My wife, Tele and I attended last month for our fifth FisherPoet Gathering. Honestly, it was FisherPoets that turned me into a poet. Sure, I had stories swimming around in my head long before our first trip to Astoria, but I had never been able to organize them coherently and I certainly didn't have the courage to share them. That all changed the first year we pulled into Astoria. I immediately felt like I had found my people. I was inspired.
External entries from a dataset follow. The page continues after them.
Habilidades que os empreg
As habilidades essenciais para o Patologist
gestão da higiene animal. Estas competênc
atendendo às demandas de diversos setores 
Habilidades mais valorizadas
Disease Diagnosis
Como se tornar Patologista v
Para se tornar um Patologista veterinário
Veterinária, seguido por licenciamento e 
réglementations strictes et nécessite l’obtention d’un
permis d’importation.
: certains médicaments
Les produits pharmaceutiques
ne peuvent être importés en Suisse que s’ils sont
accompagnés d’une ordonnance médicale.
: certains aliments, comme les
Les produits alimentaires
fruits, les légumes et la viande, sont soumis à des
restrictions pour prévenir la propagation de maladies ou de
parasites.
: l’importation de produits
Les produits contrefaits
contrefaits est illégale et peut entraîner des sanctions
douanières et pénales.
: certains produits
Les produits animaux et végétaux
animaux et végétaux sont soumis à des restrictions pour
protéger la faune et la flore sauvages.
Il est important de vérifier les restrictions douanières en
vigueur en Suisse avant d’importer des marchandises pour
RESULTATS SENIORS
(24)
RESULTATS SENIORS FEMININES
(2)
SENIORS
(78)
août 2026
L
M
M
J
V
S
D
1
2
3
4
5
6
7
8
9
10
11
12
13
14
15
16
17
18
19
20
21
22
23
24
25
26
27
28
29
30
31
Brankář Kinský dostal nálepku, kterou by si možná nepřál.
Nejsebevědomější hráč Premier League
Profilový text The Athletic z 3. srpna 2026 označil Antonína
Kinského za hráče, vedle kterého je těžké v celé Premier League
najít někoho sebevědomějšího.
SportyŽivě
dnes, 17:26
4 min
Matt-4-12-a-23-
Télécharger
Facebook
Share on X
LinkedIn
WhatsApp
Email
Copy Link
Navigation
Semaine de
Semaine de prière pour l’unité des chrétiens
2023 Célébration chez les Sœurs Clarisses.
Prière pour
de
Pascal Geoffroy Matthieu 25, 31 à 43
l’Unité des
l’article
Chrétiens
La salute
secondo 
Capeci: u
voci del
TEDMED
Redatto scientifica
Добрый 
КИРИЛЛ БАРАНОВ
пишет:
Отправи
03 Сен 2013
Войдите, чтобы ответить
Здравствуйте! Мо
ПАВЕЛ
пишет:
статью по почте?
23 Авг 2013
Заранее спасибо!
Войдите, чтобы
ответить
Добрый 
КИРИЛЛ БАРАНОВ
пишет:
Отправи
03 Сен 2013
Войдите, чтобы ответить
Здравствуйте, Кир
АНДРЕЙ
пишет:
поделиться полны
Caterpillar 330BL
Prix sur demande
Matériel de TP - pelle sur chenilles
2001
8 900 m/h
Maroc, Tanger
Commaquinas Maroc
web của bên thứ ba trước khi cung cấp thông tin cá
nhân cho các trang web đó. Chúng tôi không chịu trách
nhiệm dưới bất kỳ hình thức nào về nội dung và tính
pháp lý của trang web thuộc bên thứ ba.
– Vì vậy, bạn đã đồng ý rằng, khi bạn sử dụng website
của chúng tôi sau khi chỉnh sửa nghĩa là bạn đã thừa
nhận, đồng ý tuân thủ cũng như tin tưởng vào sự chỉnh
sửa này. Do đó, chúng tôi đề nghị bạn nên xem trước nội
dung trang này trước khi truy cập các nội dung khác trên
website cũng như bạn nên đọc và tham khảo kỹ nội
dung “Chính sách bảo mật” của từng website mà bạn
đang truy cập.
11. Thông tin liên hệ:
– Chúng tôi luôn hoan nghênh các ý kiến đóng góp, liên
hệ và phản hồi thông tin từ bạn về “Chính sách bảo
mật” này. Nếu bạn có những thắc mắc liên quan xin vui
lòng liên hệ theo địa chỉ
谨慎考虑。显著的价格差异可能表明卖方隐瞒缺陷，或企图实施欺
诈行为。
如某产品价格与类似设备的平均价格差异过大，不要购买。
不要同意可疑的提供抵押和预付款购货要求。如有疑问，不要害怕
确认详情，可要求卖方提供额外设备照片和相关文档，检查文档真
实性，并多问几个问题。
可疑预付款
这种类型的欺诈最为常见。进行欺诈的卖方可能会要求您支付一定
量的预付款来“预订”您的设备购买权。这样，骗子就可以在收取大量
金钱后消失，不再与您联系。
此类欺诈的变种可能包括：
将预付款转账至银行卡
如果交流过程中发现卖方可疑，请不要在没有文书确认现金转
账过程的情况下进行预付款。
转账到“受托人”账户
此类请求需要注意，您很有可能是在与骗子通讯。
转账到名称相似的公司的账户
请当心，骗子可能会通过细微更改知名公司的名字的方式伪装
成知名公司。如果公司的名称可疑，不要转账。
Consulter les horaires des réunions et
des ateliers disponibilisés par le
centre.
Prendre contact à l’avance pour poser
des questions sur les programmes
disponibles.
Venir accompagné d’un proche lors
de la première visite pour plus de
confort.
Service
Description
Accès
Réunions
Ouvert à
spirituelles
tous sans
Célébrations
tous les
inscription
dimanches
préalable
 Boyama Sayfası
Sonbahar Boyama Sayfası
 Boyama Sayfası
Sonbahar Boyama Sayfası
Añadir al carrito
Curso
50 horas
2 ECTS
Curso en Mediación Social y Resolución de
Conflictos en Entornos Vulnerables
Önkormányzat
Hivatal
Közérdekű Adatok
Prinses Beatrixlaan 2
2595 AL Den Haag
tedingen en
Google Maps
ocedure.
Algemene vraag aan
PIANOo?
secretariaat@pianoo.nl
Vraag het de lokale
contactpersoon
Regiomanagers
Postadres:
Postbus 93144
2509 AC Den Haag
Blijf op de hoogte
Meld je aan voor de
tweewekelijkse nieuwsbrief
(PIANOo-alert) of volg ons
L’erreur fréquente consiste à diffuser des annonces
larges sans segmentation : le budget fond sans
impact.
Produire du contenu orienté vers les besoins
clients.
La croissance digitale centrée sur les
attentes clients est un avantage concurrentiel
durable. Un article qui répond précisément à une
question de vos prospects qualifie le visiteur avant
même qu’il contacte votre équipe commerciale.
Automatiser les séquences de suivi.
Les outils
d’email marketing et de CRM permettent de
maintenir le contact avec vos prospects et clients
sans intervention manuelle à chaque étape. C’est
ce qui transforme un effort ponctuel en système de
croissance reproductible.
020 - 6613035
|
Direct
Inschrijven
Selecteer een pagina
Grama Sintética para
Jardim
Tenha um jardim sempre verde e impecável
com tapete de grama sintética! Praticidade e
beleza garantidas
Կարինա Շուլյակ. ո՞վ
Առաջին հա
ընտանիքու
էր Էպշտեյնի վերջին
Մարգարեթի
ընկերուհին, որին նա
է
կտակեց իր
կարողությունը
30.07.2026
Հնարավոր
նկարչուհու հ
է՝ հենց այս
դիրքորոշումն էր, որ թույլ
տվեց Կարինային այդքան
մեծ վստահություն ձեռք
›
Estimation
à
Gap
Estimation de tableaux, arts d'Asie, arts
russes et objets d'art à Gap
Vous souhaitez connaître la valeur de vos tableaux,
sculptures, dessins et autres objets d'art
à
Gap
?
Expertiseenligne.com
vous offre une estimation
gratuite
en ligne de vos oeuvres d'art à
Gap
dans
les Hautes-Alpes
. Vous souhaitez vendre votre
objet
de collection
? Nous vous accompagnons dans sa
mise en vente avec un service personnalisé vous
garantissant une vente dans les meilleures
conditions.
Many of the other FisherPoets inspired and pushed me, and with their help and support I began writing. Now the end of February feels like a family reunion (only, to quote one of my dearest FisherPoet friends, "with people you actually like!") All kidding aside, this group of writers, storytellers, and musicians have become some of my closest friends. Together we have a powerful voice, sharing with the general public a world that is so often fetishized as a brutal testosterone-driven industry pitting man against nature. (Deadliest Catch, anyone?) But in Astoria, you often see a more thoughtful side, a deeper side, of man working with nature. A place where fish are respected and revered. It is also a place to share concerns about our fisheries with people who could be strong allies. That is where my poem, "Silence" came from. 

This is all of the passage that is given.